Sunday, May 13, 2012
Ever look back and realize you got good advice and for usually stupid reasons you didn't take it and now have cause to regret it? Seems like the universe has been shoving me quite persistently for the last year. The Spark book was the first. But then I ignored it. Then I did actually achieve three fast breaks for two months change but then I relapsed and never tracked it, so didn't stay motivated. Then I started swimming twice a week for 2 months until the condo pool heater broke.
Then I saw the Oprah show in TO and got really motivated and inspired again. Now I have joined a gym because I realize working out at home doesn't work for me at this point.

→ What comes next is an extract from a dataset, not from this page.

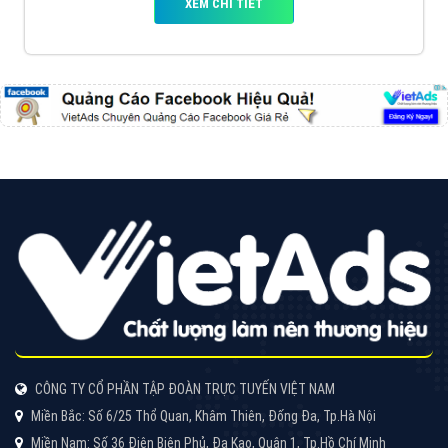
Tìm công ty thiết kế website uy tín, chuyên nghiệp tại
Hà Nội là rất khó cho khách hàng. VietAds xin giới
thiệu công ty thiết kế Viet
XEM CHI TIẾT
Quảng cáo Cốc Cốc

I actually need someone shouting motivational advice at me and I found a gym where people seem real and have bigger problems then my own to combat. I get my fitness assessment Thursday. And now I am wishing I'd listened to the specialist who said fixing my bite could greatly relieve jaw pain. The more stressed I am the more my jaw hurts. And the dentist who told me to get this done two years ago. Now I have thousands of dollars of dental work needed all at once when I can't afford it but have to. North American society is very judgemental of people with bad teeth. My penchant for sweets is going to be my hardest challenge in terms of food to greatly reduce but my teeth will thank me one day.
Oh well, to focus on positive things. Today I walked the dog for 45 minutes. I signed up for Sparkpeople. Love the site's functionality. Found a small light in the dark. And just doing something feels good.